À 4 h, ce sont les locaux du ministre des Finances, Raymond Bachand, qui ont été visés à leur tour. L'immeuble situé au 5450 chemin de la Côte-des-Neiges, dans l'arrondissement de Côte-des-Neiges-Notre-Dame-de-Grâce, a vu ses fenêtres barbouillées de rouge, mais les fenêtres n'ont pas été brisées.

Un produit toxique?

À la mi-journée, aucune arrestation n'avait été communiquée par le SPVM et on ne connaissait pas encore la nature du produit chimique retrouvé sur les lieux vandalisés. Selon le chef aux opérations du Service de sécurité Incendie de Montréal, Luc Robitaille, il n'était probablement pas inflammable.

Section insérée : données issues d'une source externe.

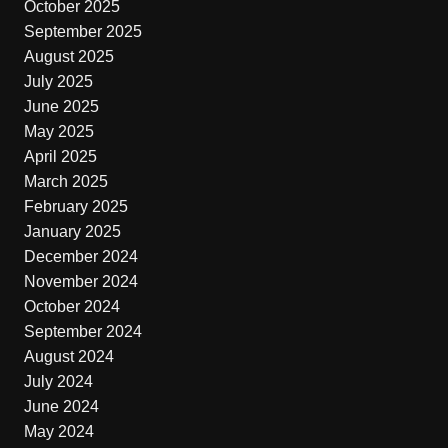
October 2025
September 2025
August 2025
July 2025
June 2025
May 2025
April 2025
March 2025
February 2025
January 2025
December 2024
November 2024
October 2024
September 2024
August 2024
July 2024
June 2024
May 2024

Inadmissibles selon Lise Thériault

Directement touchée par les actes de vandalisme, la ministre Lise Thériault a fait savoir qu'elle considère que ces gestes sont inadmissibles, mais aussi dangereux puisqu'ils ont mis en danger la sécurité des citoyens, dont des personnes âgées.

Des actes «épouvantables»

La ministre de l'Immigration et des communautés culturelles, Kathleen Weil, a dénoncé ces actes de vandalisme.

«C'est épouvantable, c'est très inquiétant, a-t-elle dit en marge d'une conférence de presse. Je comprends qu'il y a des enquêtes aujourd'hui pour voir qui sont ceux qui sont à la source de ces actes de vandalisme, mais c'est déplorable.»

Elle refuse de cibler les étudiants, qui ont, selon elle, «démontré une capacité de s'exprimer de façon très calme».

«C'est important de continuer ainsi et que tout acte de vandalisme soit dénoncé vigoureusement», a-t-elle ajouté.

La CLASSE se dissocie

Le co-porte-parole de la Coalition large de l'Association pour une solidarité syndicale étudiante (CLASSE), Gabriel Nadeau-Dubois, a tenu à dissocier son mouvement des actes commis.

«Ce ne sont pas les moyens que l'on met de l'avant, on n'encourage certainement pas les étudiants à faire ça», a-t-il affirmé.

Par contre, il a estimé que la seule qui peut faire un appel au calme efficace, c'est la ministre de l'Éducation, Line Beauchamp. Gabriel Nadeau-Dubois a ajouté qu'elle doit entrer en dialogue «avec l'ensemble du mouvement étudiant, y compris la CLASSE».